Mi historia es una más de tantas, en aquella época la necesidad era tan natural como el respirar y al morir mi padre fue aún mayor. Madre debía sacarnos adelante trabajando para otras familias y Tonia, mi hermana mayor, cuidaba de nosotros. Soy la cuarta de siete hermanos y la más espabilada, según dijeron, al explicarme la razón de regalarme a una familia británica alojada en la costa. Una boca menos era una posibilidad más de salir adelante. Mi encomienda era cuidar de tres niños muy cercanos en edad que carecían del mínimo contacto personal con sus progenitores, gente de alto status que preferían fiestas y reuniones a malgastar su tiempo con ellos.

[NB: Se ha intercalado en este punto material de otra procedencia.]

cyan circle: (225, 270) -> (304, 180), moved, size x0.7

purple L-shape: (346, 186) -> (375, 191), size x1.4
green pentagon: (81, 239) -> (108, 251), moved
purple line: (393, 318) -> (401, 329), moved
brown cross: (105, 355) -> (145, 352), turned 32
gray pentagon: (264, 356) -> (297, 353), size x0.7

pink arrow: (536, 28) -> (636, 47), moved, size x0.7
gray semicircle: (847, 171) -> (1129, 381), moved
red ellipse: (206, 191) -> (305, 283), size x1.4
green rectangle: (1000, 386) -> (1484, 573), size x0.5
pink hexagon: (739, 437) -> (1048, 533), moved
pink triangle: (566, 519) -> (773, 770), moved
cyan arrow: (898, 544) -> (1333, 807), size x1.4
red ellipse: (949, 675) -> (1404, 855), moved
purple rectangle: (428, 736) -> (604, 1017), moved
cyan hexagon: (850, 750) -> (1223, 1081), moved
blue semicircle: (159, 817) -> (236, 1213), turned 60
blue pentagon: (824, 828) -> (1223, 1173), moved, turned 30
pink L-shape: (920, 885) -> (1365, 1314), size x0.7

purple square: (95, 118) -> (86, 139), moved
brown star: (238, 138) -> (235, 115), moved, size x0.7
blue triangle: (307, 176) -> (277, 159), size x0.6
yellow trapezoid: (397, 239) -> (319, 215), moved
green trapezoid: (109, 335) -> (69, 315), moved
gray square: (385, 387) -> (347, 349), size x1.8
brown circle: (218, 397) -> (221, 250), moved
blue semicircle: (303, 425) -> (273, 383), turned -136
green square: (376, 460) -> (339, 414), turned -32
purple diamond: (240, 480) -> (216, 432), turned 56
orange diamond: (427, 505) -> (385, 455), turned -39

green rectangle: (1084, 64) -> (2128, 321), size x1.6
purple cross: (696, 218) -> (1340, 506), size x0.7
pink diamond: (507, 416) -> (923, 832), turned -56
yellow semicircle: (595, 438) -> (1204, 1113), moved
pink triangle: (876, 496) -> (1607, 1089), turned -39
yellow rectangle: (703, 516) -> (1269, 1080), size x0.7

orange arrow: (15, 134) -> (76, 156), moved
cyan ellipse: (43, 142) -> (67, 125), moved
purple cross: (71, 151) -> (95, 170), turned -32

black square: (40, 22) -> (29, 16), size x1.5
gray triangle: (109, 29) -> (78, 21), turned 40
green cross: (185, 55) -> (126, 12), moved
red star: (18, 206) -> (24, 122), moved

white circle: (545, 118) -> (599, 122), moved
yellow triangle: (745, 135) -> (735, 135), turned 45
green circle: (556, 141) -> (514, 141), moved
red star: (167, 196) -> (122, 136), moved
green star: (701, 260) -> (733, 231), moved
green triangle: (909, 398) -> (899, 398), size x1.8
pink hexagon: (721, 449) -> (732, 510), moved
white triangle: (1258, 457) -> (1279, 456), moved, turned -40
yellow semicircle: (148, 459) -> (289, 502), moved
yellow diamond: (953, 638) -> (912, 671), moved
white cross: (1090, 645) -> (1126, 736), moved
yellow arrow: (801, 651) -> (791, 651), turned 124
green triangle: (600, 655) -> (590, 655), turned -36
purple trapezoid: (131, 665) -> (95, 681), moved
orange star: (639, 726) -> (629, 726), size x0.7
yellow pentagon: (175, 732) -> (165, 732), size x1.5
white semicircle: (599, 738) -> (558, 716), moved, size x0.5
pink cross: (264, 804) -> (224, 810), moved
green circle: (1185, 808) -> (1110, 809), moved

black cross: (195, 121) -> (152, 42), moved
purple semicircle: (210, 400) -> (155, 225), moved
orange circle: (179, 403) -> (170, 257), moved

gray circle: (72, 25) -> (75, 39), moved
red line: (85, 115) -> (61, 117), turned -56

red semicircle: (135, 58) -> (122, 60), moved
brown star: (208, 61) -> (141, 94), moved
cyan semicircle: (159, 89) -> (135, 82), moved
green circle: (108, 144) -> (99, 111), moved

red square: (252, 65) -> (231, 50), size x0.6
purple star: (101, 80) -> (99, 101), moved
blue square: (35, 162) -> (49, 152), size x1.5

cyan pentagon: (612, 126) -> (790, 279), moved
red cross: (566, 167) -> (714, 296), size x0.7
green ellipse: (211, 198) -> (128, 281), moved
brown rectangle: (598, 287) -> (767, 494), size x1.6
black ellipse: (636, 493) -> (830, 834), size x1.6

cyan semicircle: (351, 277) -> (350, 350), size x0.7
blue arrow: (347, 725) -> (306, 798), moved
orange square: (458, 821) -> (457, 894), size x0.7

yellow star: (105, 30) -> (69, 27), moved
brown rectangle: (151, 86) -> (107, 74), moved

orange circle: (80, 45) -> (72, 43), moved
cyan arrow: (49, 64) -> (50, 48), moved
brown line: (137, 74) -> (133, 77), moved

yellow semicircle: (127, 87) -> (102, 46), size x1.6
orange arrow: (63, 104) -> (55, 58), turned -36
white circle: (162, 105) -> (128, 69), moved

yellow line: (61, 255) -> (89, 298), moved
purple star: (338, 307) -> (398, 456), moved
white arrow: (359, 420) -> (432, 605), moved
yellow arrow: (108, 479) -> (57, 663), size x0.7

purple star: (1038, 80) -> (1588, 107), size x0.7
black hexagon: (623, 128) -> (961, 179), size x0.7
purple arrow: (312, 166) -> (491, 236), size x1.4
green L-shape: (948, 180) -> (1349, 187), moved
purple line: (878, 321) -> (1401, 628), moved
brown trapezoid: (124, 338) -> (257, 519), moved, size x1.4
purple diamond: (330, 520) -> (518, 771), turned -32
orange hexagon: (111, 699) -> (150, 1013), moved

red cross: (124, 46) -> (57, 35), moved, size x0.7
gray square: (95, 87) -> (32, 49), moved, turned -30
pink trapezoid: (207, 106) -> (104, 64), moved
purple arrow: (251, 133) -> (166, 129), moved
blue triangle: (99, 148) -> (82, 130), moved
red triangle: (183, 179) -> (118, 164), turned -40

En cuanto el motivo de su estancia terminó, volvieron a Londres y me llevaron con ellos, era imprescindible para mantener el buen ambiente familiar al encargarme de los pequeños, mis pequeñines, a los que ayudé a crecer en contacto con el cariño humano y una educación exquisita procurada en los mejores colegios. Por decirlo de alguna manera, mi espabile me ayudó a dominar el idioma, comprender las costumbres de una sociedad que no era la mía y a ser consciente de que esa gente jamás sería mi familia por mucha sonrisa, amabilidad y regalos que me colmaran. Mientras les ayudaba con sus tareas escolares conseguía memorizar y aprender variados conocimientos que me permitieron sacar el certifícate, un título que no me iba a ser útil realmente pero me satisfacía personalmente sabiéndome poseedora de una mente igual de inteligente que la de ellos y mis patronos.

No me costó esfuerzo acostumbrarme a mi nueva situación, aunque la melancolía y la tristeza inundaba mi espíritu cada vez que la niebla cubría las calles, la humedad, la contaminación atrapada en las aceras y una oscuridad tenebrosa se convirtió en algo tan habitual que decidí odiarla de por vida.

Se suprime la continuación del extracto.